Выбрать главу

ВЕЧЕРНЕЕ ПРОБУЖДЕНИЕ

Окно было приоткрыто, и казалось, что в избу вот-вот ринутся цветущие ветви липы и миллионы гудящих в них пчел. Прозрачная вода реки, струящаяся под обрывом, блекло отражалась в створке окна. Было слышно, как на старом мосту разговаривают приезжие — горожанам почему-то кажется, что в деревне необходимо во всеуслышание выражать свои чувства и мудрость, а то какие-нибудь сохранившиеся еще крестьяне подумают, что приезжие ни бельмеса не смыслят — ни что река живописна, ни что история деревни древняя и захватывающая, ни что дырявые крыши да подгнившие стены изб очень уж симпатичные… Старичок за рекой тащил охапку каких-то трав — для своей убогой животины, а может, и на лекарства. На мостках женщина лупила вальком по осточертевшему заношенному белью, наклонясь и беззастенчиво обнажив ядреные белые ляжки — и эта экзотичная, вымирающая картинка вскоре заткнула пасть столпившимся на мосту городским народолюбам.

Он стоял на коленях на длинной и толстой старинной лавке, облокотясь на широкий подоконник, и обводил взглядом поля, аккуратно скошенный луг, предвещающий, что великий круговорот уже близится к середине лета. Три аиста кружили в воздухе, а один неспешно бродил по пойме, не глядя на землю, которую давно уже покинули лягушки; наклонив голову, он зыркал по сторонам.

Герда сидела у стены, свесив ноги с высокой старинной кровати. Над ее черной головой виднелся старый святой образ, висящий здесь с незапамятных времен. Надписи на образе были на трех языках — латыни, немецком и польском. В руке у Герды был журнал, который она не читала, а глядела на стену и курила сигарету.

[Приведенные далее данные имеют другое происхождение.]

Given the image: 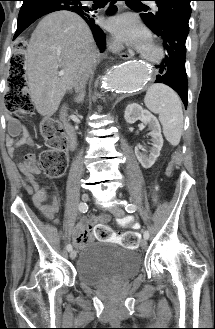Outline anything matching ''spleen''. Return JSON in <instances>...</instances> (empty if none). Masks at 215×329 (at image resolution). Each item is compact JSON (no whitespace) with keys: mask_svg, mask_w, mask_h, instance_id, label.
I'll use <instances>...</instances> for the list:
<instances>
[{"mask_svg":"<svg viewBox=\"0 0 215 329\" xmlns=\"http://www.w3.org/2000/svg\"><path fill=\"white\" fill-rule=\"evenodd\" d=\"M144 102L150 111L159 115L167 141L177 146L184 125L181 100L177 93L164 84H155L147 90Z\"/></svg>","mask_w":215,"mask_h":329,"instance_id":"spleen-1","label":"spleen"}]
</instances>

— Бенас, — сказала она через минуту. — Тебе не кажется, что произошло что-то?

— Где?

— Здесь, в этой избе.

— А что?

— Страшно даже к подоконнику прислониться.

— А мне ничего… — Бенас почему-то снял локти с подоконника.

— Когда приходится карабкаться по лестнице на чердак, я так и трясусь: вдруг, когда над лестницей покажется моя голова, что-то со мной случится, а когда я спускаюсь и не вижу, что там внизу, то могу поклясться, что там меня кто-то подстерегает — нехороший и злой.

— Сиди внизу. Не лазь.

— Никуда не денешься. Сегодня утром пошла за избу, к лестнице, уселась на ступеньке и вдруг чувствую: ко мне кто-то подбирается — шлеп-шлеп его шаги, шлеп-шлеп…

Глаза у Герды расширились, она поднимает голову, пронзая Бенаса взглядом, а он слезает с лавки, подходит к кровати и берет ее за руку, которая так и горит.

— Тебе нехорошо, Герда? У тебя и лоб горячий.

— Да нет у меня жара. Все в порядке.

— Так в чем же дело?

— Не могу сказать, Бенас. Разве с тобой не бывает, что вроде и знаешь, а не можешь сказать, в чем дело?

— Бывает… Вот, значит, как… — Он садится рядом с Гердой, его ноги в шортах загорелые, с ободранными коленками. Слышно, как женщина все еще энергично колотит вальком белье. С образа, окруженная ангелами в голубом небе, смотрит на него Мария.

— С какой уверенностью колотит она свое белье, Герда!

— Перестань! Мне кажется, люди просто кощунствуют, когда говорят о других и видят в их жизни все в розовом свете, словами облегчая их дни. Почем тебе знать, что пришлось хлебнуть этой женщине, которая сейчас, как ты говоришь, уверенно колотит белье. Кто знает, о чем она думает и какое прошлое гнетет ее. Говорят, чем меньше образован человек, тем счастливее… Никто не знает ее жизни! Ей мы тоже, наверное, кажемся баловнями судьбы!

— Вот ты и обиделась. Ведь все мы так толкуем о других людях. Ничего особенного я не хотел сказать, просто сорвалось с языка. Пускай каждый живет, как ему на роду написано. Жизнь каждого — как перегруженный корабль: пустяк, а достаточно, чтоб он накренился…

В это время постучали в дверь. Вошел старичок-сосед с глиняным горшком в руках.

— Может, молочка холодного? Жена из родника принесла, — он шагнул ближе. Бенас встал, встала и Герда. Старичок смотрел на них прищуренными голубыми глазами.

— Сидите себе, как два голубка! — радостно рассмеялся он, схватив Бенаса за плечо.

— Разговариваем, Винцулис… — сказал Бенас.

Герда принесла кувшин, и старичок, держа жилистыми руками горшок, перелил молоко, не пролив ни капельки.